• _Task item_
For each line of the listing below that contains the string "cadre", copy the line.
-- Provided material follows --
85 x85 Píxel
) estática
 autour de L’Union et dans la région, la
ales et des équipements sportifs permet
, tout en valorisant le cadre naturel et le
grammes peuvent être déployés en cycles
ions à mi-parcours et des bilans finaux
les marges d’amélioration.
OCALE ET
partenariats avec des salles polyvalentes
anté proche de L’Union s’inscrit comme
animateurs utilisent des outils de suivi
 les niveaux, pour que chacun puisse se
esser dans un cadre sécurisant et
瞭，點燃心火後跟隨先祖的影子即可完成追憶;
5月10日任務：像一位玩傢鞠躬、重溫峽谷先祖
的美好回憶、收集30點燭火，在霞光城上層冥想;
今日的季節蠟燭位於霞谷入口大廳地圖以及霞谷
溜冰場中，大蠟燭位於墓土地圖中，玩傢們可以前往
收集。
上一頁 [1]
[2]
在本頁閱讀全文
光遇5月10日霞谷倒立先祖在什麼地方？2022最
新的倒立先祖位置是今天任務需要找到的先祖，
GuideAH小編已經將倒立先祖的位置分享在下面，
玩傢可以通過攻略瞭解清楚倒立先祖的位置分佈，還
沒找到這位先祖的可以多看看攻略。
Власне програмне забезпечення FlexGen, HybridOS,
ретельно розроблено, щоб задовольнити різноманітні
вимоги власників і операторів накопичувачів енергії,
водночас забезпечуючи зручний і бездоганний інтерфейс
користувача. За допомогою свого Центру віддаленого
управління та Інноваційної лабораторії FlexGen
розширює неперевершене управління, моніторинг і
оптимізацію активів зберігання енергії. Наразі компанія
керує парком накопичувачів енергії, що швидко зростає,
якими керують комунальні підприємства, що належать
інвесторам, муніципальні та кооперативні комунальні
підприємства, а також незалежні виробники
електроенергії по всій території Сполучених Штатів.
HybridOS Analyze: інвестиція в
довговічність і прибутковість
-- Provided material concluded --
• _Expected answer_
, tout en valorisant le cadre naturel et le
esser dans un cadre sécurisant et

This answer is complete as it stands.